At the same time using the Harnack inequality \(\min _{\frac{1}{4}\le t\le \frac{3}{4}}y(t)\ge \frac{1}{4}\Vert y\Vert \) we may estimate \({\widehat{\alpha }}^{\rho }\) from below by

$$\begin{aligned} {\widehat{\alpha }}^{\rho }(y)\ge \frac{1}{4}A\Vert y\Vert +\frac{1}{4}B\Vert y\Vert =\frac{1}{4}(A+B)\Vert y\Vert . \end{aligned}$$

Thus, if

$$\begin{aligned} \left( y\left( \frac{1}{2}\right) \right) ^2+\sqrt{y\left( \frac{3}{4}\right) }<\Vert y\Vert ^2+\sqrt{\Vert y\Vert }\le \frac{1}{4}(A+B)\Vert y\Vert \le {\widehat{\alpha }}^{\rho }(y) \end{aligned}$$
(2.12)

is satisfied for each \(y\in \partial \Omega _{\rho }\), for some \(\rho >0\), then the functional \({\widehat{\alpha }}^{\rho }\) will serve as a suitable upper bound, provided that inequality (2.11) holds. But conditions (2.11)–(2.12) are not compatible since there exist no values of A, B, \(\rho >0\) such that \(\Vert y\Vert =\rho \) implies (2.11)–(2.12).

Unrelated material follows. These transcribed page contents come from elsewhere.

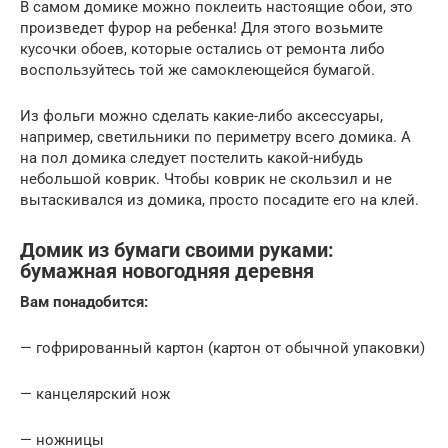
В самом домике можно поклеить настоящие обои, это
произведет фурор на ребенка! Для этого возьмите
кусочки обоев, которые остались от ремонта либо
воспользуйтесь той же самоклеющейся бумагой.
Из фольги можно сделать какие-либо аксессуары,
например, светильники по периметру всего домика. А
на пол домика следует постелить какой-нибудь
небольшой коврик. Чтобы коврик не скользил и не
вытаскивался из домика, просто посадите его на клей.
Домик из бумаги своими руками:
бумажная новогодняя деревня
Вам понадобится:
— гофрированный картон (картон от обычной упаковки)
— канцелярский нож
— ножницы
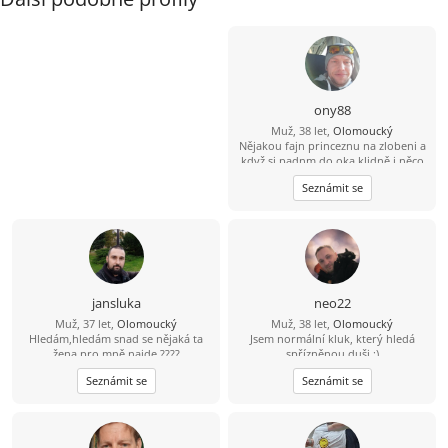
ony88
Muž, 38 let,
Olomoucký
Nějakou fajn princeznu na zlobeni a
když si padnm do oka klidně i něco
vic
Seznámit se
jansluka
neo22
Muž, 37 let,
Olomoucký
Muž, 38 let,
Olomoucký
Hledám,hledám snad se nějaká ta
Jsem normální kluk, který hledá
žena pro mně najde ????
spřízněnou duši :)
Seznámit se
Seznámit se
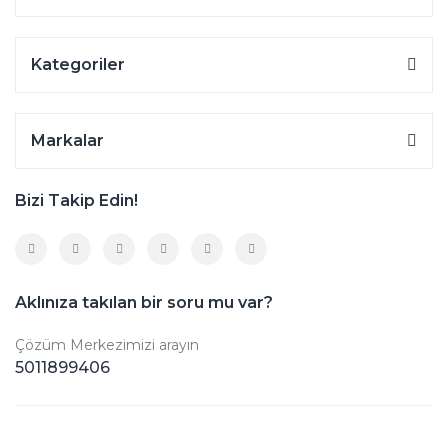
Kategoriler
Markalar
Bizi Takip Edin!
Aklınıza takılan bir soru mu var?
Çözüm Merkezimizi arayın
5011899406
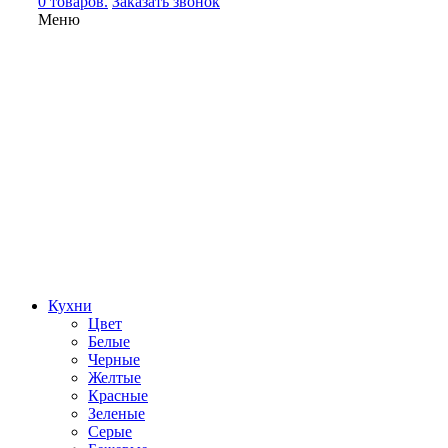
0 товаров.
Заказать звонок
Меню
Кухни
Цвет
Белые
Черные
Желтые
Красные
Зеленые
Серые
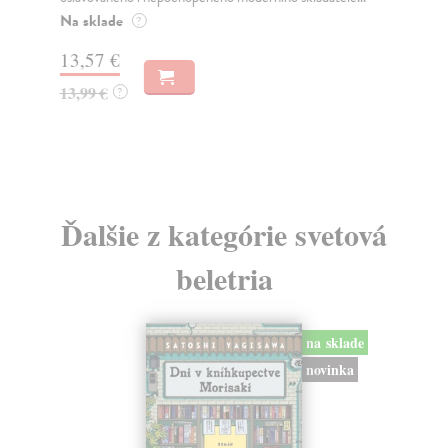
Na sklade
Za
?
13,57 €
11
13,99 €
11
?
Ďalšie z kategórie svetová
beletria
na sklade
novinka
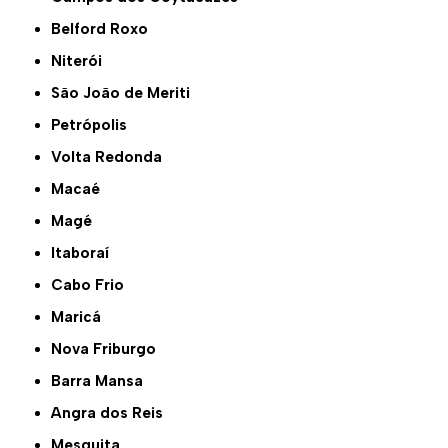
Belford Roxo
Niterói
São João de Meriti
Petrópolis
Volta Redonda
Macaé
Magé
Itaboraí
Cabo Frio
Maricá
Nova Friburgo
Barra Mansa
Angra dos Reis
Mesquita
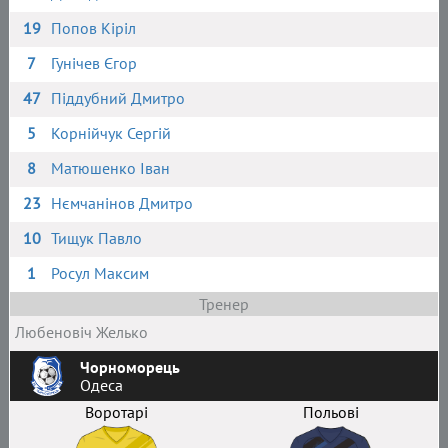
19
Попов Кіріл
7
Гунічев Єгор
47
Піддубний Дмитро
5
Корнійчук Сергій
8
Матюшенко Іван
23
Нємчанінов Дмитро
10
Тищук Павло
1
Росул Максим
Тренер
Любеновіч Желько
Чорноморець
Одеса
Воротарі
Польові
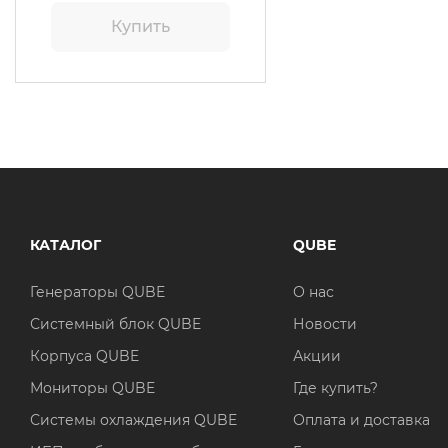
Купить
КАТАЛОГ
QUBE
Генераторы QUBE
О нас
Системный блок QUBE
Новости
Корпуса QUBE
Акции
Мониторы QUBE
Где купить?
Системы охлаждения QUBE
Оплата и доставка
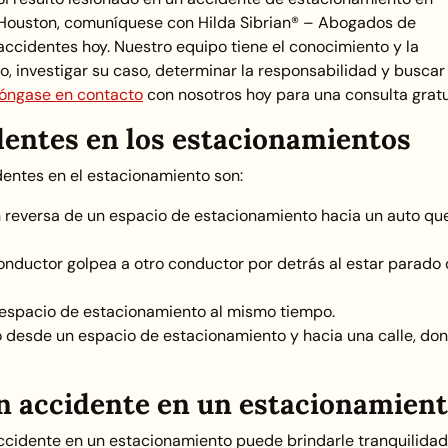
Houston, comuníquese con
Hilda Sibrian® – Abogados de
accidentes
hoy. Nuestro equipo tiene el conocimiento y la
, investigar su caso, determinar la responsabilidad y buscar 
óngase en contacto
con nosotros hoy para una consulta gratu
entes en los estacionamientos
entes en el estacionamiento son:
 reversa de un espacio de estacionamiento hacia un auto qu
onductor golpea a otro conductor por detrás al estar parado
 espacio de estacionamiento al mismo tiempo.
 desde un espacio de estacionamiento y hacia una calle, do
n accidente en un estacionamien
cidente en un estacionamiento puede brindarle tranquilidad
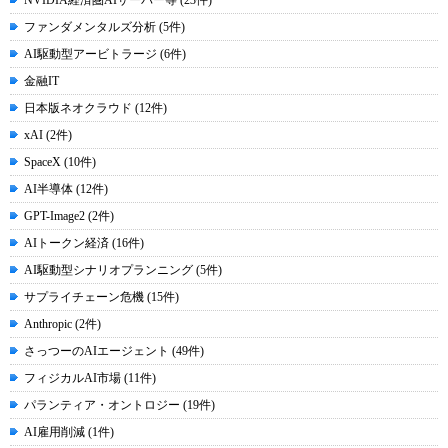
NVIDIA経済圏AIサーバー等 (23件)
ファンダメンタルズ分析 (5件)
AI駆動型アービトラージ (6件)
金融IT
日本版ネオクラウド (12件)
xAI (2件)
SpaceX (10件)
AI半導体 (12件)
GPT-Image2 (2件)
AIトークン経済 (16件)
AI駆動型シナリオプランニング (5件)
サプライチェーン危機 (15件)
Anthropic (2件)
さっつーのAIエージェント (49件)
フィジカルAI市場 (11件)
パランティア・オントロジー (19件)
AI雇用削減 (1件)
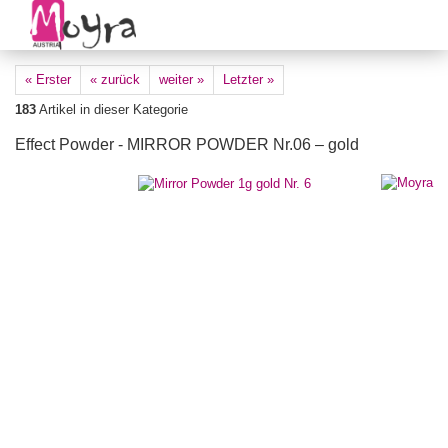
« Erster
« zurück
weiter »
Letzter »
183
Artikel in dieser Kategorie
Effect Powder - MIRROR POWDER Nr.06 – gold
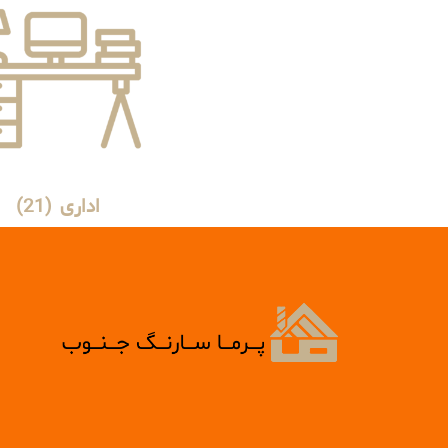
اداری
(21)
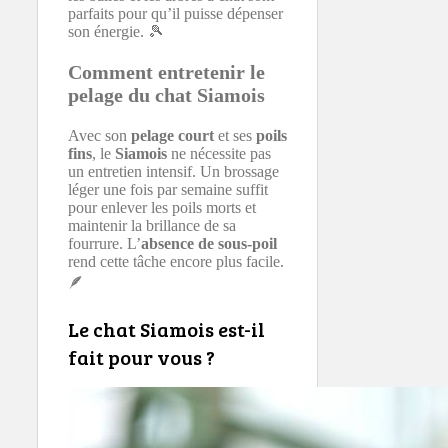
parfaits pour qu’il puisse dépenser
son énergie. 🎾
Comment entretenir le
pelage du chat Siamois
Avec son
pelage court
et ses
poils
fins
, le
Siamois
ne nécessite pas
un entretien intensif. Un brossage
léger une fois par semaine suffit
pour enlever les poils morts et
maintenir la brillance de sa
fourrure. L’
absence de sous-poil
rend cette tâche encore plus facile.
🪶
Le chat Siamois est-il
fait pour vous ?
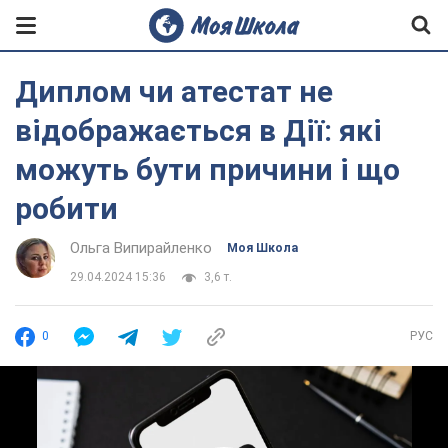
Диплом чи атестат не
відображається в Дії: які
можуть бути причини і що
робити
Ольга Випирайленко
Моя Школа
29.04.2024 15:36
3,6 т.
0
РУС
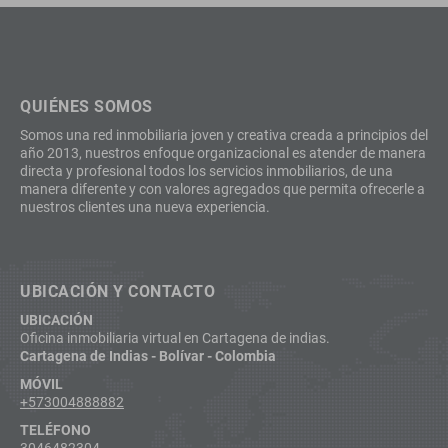
QUIÉNES SOMOS
Somos una red inmobiliaria joven y creativa creada a principios del
año 2013, nuestros enfoque organizacional es atender de manera
directa y profesional todos los servicios inmobiliarios, de una
manera diferente y con valores agregados que permita ofrecerle a
nuestros clientes una nueva experiencia.
UBICACIÓN Y CONTACTO
UBICACIÓN
Oficina inmobiliaria virtual en Cartagena de indias.
Cartagena de Indias - Bolívar - Colombia
MÓVIL
+573004888882
TELÉFONO
3046482304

All in all, as regards problem (2.5) we see that the methodology we have presented in this paper may be more easily applicable since it does not rely on discovering a functional \(\alpha ^{\rho }\) and then demonstrating that it acts as a suitable upper bound on the nonlocal element. Rather by means of \({\mathcal {K}}\) and the \({\widehat{V}}\)-type sets we can restrict our analysis to “pointwise values”. So, in some cases the methodology introduced here may be easier and more flexible to apply than competing methodologies.

Remark 2.11

We remark that while we have compared our methodology here with competing methodologies in the case of nonlinear, nonlocal boundary conditions, it is, nonetheless, the case that Theorem 2.5 can apply to the case of linear nonlocal boundary conditions.